Les entreprises évoluent dans un contexte marqué par une incertitude croissante et des transformations constantes. Elles doivent faire face à une hausse des congés légaux annuels, fériés et autres types de congés rendus plus attrayants pour les salariés et plus flexibles (ex. congé parental) ainsi qu’à une augmentation (de l’ordre de 23% entre 2019 et 2024) de l’absentéisme pour raisons de santé.

Promouvoir un droit du travail moderne qui tienne compte de ces évolutions et défis et permette aux entreprises de fonctionner de manière plus efficace, ensemble avec leurs salariés, est donc une nécessité. Suivant les analyses menées par les organisations d’employeurs membres de l’UEL, des ajustements sont nécessaires à différents niveaux, notamment de la durée de travail et des temps de repos journaliers et hebdomadaires ou encore des régimes des heures supplémentaires et du plan d’organisation du travail.

L’idée n’est pas de remettre en cause le régime de 8 heures par jour et de 40 heures par semaine qui reste la référence, mais de permettre aux entreprises d’adapter leurs activités aux absences imprévues de leurs salariés, aux attentes de leur clients tout en veillant à préserver leur attractivité auprès des collaborateurs, dans un environnement concurrentiel toujours plus exigeant.

Ceci nous amène au dialogue social et l’actualité récente ? Quels enseignements tirez-vous de la « Table ronde sociale » et du processus de discussions ?

Les discussions et pourparlers ont permis aux partenaires sociaux d’exposer en détail leurs grilles d’analyse et leurs propositions pour relever les défis du pays. Tout en reconnaissant les efforts entrepris, et même si des rapprochements ont pu être atteints, une convergence totale n’a pu être dégagée.
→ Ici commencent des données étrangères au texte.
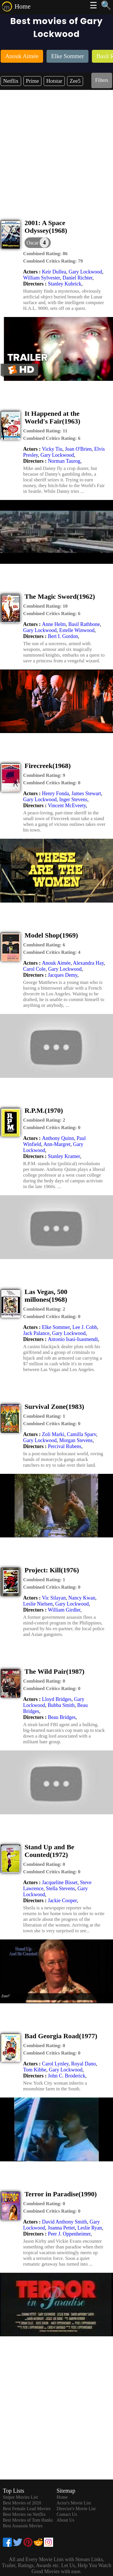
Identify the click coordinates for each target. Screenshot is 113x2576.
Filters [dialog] (101, 80)
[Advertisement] (56, 149)
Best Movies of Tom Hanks (28, 2520)
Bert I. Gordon (63, 636)
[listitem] (22, 56)
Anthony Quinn (58, 1138)
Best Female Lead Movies (27, 2508)
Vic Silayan (54, 1598)
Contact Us (66, 2514)
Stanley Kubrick (64, 284)
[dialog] (38, 242)
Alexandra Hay (88, 963)
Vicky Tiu (52, 449)
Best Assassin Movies (23, 2525)
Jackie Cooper (62, 1900)
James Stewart (86, 793)
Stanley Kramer (64, 1156)
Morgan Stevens (75, 1440)
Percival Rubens (64, 1446)
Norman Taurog (64, 461)
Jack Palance (36, 1333)
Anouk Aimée (56, 963)
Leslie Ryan (89, 2228)
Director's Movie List (76, 2508)
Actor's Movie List (73, 2502)
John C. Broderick (66, 2076)
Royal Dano (83, 2064)
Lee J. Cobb (84, 1327)
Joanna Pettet (61, 2228)
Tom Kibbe (34, 2070)
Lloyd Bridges (57, 1699)
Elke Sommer (56, 1327)
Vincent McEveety (67, 805)
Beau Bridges (62, 1717)
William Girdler (64, 1610)
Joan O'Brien (78, 449)
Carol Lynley (55, 2064)
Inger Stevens (73, 799)
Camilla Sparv (81, 1434)
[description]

Face à cette situation de divergence dans le cadre d’un dialogue social animé, le Gouvernement a légitimement tiré des conclusions. L’UEL les accepte bien qu’elles ne reflètent pas totalement, ni les demandes des employeurs, ni celles des syndicats. Le temps est maintenant venu de regarder en avant.
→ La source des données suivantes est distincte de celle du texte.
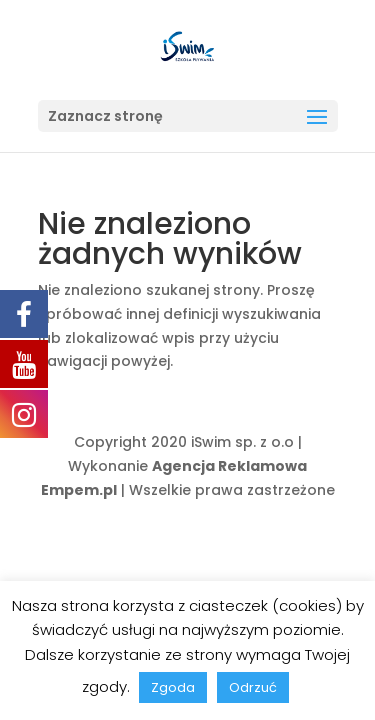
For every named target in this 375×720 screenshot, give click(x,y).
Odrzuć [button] (253, 687)
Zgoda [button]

L’UEL est engagée afin d’avancer non seulement sur les dossiers précités, mais de façon générale sur tous les chantiers essentiels à la stabilité économique, à la compétitivité et à la redynamisation du marché du travail. L’UEL va continuer à contribuer, dans le dialogue social, aux travaux permettant de solidifier nos fondements socio-économiques et à en garantir la soutenabilité.